_Problem_. Which lines in the records below contain the word "Почему"? Copy each of them.

_Saved entries_.

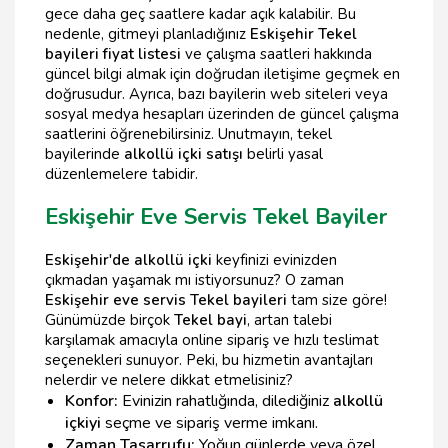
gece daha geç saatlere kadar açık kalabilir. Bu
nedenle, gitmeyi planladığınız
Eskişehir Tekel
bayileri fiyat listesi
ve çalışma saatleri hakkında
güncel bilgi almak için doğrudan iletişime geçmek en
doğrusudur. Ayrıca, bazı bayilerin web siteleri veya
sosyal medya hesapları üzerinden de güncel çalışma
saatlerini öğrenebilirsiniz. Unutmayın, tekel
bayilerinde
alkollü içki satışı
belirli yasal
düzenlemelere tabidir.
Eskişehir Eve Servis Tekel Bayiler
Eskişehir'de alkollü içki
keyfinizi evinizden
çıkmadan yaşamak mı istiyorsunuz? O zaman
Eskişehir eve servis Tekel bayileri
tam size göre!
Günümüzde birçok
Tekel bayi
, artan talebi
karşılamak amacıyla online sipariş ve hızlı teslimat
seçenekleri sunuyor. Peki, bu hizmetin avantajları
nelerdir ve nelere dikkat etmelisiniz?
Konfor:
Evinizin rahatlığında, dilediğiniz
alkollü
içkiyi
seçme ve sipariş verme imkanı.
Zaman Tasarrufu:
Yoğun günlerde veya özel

* * *

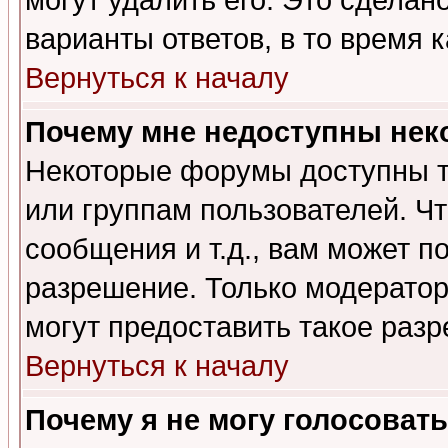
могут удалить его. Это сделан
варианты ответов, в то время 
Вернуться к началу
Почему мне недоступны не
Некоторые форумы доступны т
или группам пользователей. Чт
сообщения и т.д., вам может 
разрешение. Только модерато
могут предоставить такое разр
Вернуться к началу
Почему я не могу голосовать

_Response to the task_.
Почему мне недоступны не
Почему я не могу голосовать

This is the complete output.